**Extracted material**
________________________
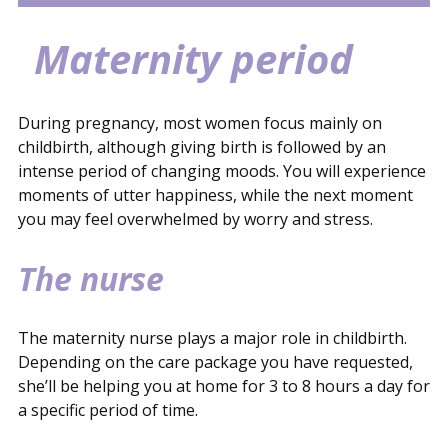
Pregnancy and what should you arrange?
Checklist
Childbirth
Maternity period
Contact
Maternity period
During pregnancy, most women focus mainly on
childbirth, although giving birth is followed by an
intense period of changing moods. You will experience
moments of utter happiness, while the next moment
you may feel overwhelmed by worry and stress.
The nurse
The maternity nurse plays a major role in childbirth.
Depending on the care package you have requested,
she’ll be helping you at home for 3 to 8 hours a day for
a specific period of time.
________________________
**Required work**
Nothing but the records above, retyped exactly and stripped of images, should appear in the answer.

**Response to this task**
Pregnancy and what should you arrange?
Checklist
Childbirth
Maternity period
Contact
Maternity period
During pregnancy, most women focus mainly on
childbirth, although giving birth is followed by an
intense period of changing moods. You will experience
moments of utter happiness, while the next moment
you may feel overwhelmed by worry and stress.
The nurse
The maternity nurse plays a major role in childbirth.
Depending on the care package you have requested,
she’ll be helping you at home for 3 to 8 hours a day for
a specific period of time.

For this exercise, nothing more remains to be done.